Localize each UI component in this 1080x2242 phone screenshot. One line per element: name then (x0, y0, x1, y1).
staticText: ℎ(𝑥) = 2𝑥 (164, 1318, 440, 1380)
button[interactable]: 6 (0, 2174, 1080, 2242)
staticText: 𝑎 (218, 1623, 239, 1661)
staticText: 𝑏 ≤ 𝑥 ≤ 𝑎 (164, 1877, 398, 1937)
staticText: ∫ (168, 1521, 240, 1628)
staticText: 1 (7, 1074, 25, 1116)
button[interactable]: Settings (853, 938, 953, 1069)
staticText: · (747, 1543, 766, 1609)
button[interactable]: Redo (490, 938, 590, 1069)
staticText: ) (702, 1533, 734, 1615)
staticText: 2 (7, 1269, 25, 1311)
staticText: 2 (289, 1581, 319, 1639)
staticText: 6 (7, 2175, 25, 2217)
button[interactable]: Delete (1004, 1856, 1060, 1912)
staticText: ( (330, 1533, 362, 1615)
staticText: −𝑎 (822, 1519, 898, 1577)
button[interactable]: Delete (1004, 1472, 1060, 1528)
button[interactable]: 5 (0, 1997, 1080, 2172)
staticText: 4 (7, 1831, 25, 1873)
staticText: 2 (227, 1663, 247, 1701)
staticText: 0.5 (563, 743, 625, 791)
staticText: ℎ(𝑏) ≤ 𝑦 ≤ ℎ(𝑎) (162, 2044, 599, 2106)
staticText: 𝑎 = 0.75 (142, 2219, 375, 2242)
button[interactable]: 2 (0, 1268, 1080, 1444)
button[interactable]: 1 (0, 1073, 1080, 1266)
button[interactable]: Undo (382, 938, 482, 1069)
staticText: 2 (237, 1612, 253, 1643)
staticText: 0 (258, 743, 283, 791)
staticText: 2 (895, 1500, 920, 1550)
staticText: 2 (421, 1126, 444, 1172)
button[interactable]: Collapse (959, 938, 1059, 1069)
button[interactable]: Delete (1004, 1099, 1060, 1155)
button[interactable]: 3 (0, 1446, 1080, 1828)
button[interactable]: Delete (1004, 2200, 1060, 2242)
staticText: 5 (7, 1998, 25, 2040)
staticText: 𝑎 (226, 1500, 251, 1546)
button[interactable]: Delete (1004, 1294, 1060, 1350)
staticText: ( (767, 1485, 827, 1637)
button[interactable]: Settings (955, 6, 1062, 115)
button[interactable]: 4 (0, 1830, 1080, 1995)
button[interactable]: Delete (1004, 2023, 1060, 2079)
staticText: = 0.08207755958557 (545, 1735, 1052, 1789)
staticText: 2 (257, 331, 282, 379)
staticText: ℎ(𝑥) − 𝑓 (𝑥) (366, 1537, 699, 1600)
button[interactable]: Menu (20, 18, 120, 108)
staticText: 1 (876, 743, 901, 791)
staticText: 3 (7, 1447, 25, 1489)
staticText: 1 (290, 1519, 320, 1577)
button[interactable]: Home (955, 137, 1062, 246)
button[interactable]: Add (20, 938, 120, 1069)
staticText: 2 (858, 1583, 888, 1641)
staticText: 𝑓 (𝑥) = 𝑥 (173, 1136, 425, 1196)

### Task prompt
Transcribe all of the entries without altering anything.

### Your response
Localize each UI component in this 1080x2242 phone screenshot. One line per element: name then (x0, y0, x1, y1).
staticText: ℎ(𝑥) = 2𝑥 (164, 1318, 440, 1380)
button[interactable]: 6 (0, 2174, 1080, 2242)
staticText: 𝑎 (218, 1623, 239, 1661)
staticText: 𝑏 ≤ 𝑥 ≤ 𝑎 (164, 1877, 398, 1937)
staticText: ∫ (168, 1521, 240, 1628)
staticText: 1 (7, 1074, 25, 1116)
button[interactable]: Settings (853, 938, 953, 1069)
staticText: · (747, 1543, 766, 1609)
button[interactable]: Redo (490, 938, 590, 1069)
staticText: ) (702, 1533, 734, 1615)
staticText: 2 (7, 1269, 25, 1311)
staticText: 2 (289, 1581, 319, 1639)
staticText: 6 (7, 2175, 25, 2217)
button[interactable]: Delete (1004, 1856, 1060, 1912)
staticText: ( (330, 1533, 362, 1615)
staticText: −𝑎 (822, 1519, 898, 1577)
button[interactable]: Delete (1004, 1472, 1060, 1528)
button[interactable]: 5 (0, 1997, 1080, 2172)
staticText: 4 (7, 1831, 25, 1873)
staticText: 2 (227, 1663, 247, 1701)
staticText: 0.5 (563, 743, 625, 791)
staticText: ℎ(𝑏) ≤ 𝑦 ≤ ℎ(𝑎) (162, 2044, 599, 2106)
staticText: 𝑎 = 0.75 (142, 2219, 375, 2242)
button[interactable]: 2 (0, 1268, 1080, 1444)
button[interactable]: 1 (0, 1073, 1080, 1266)
button[interactable]: Undo (382, 938, 482, 1069)
staticText: 2 (237, 1612, 253, 1643)
staticText: 0 (258, 743, 283, 791)
staticText: 2 (895, 1500, 920, 1550)
staticText: 2 (421, 1126, 444, 1172)
button[interactable]: Collapse (959, 938, 1059, 1069)
button[interactable]: Delete (1004, 1099, 1060, 1155)
button[interactable]: 3 (0, 1446, 1080, 1828)
button[interactable]: Delete (1004, 2200, 1060, 2242)
staticText: 5 (7, 1998, 25, 2040)
staticText: 𝑎 (226, 1500, 251, 1546)
button[interactable]: Delete (1004, 1294, 1060, 1350)
staticText: ( (767, 1485, 827, 1637)
button[interactable]: Settings (955, 6, 1062, 115)
button[interactable]: 4 (0, 1830, 1080, 1995)
button[interactable]: Delete (1004, 2023, 1060, 2079)
staticText: = 0.08207755958557 (545, 1735, 1052, 1789)
staticText: 2 (257, 331, 282, 379)
staticText: ℎ(𝑥) − 𝑓 (𝑥) (366, 1537, 699, 1600)
button[interactable]: Menu (20, 18, 120, 108)
staticText: 1 (876, 743, 901, 791)
staticText: 3 (7, 1447, 25, 1489)
staticText: 1 (290, 1519, 320, 1577)
button[interactable]: Home (955, 137, 1062, 246)
button[interactable]: Add (20, 938, 120, 1069)
staticText: 2 (858, 1583, 888, 1641)
staticText: 𝑓 (𝑥) = 𝑥 (173, 1136, 425, 1196)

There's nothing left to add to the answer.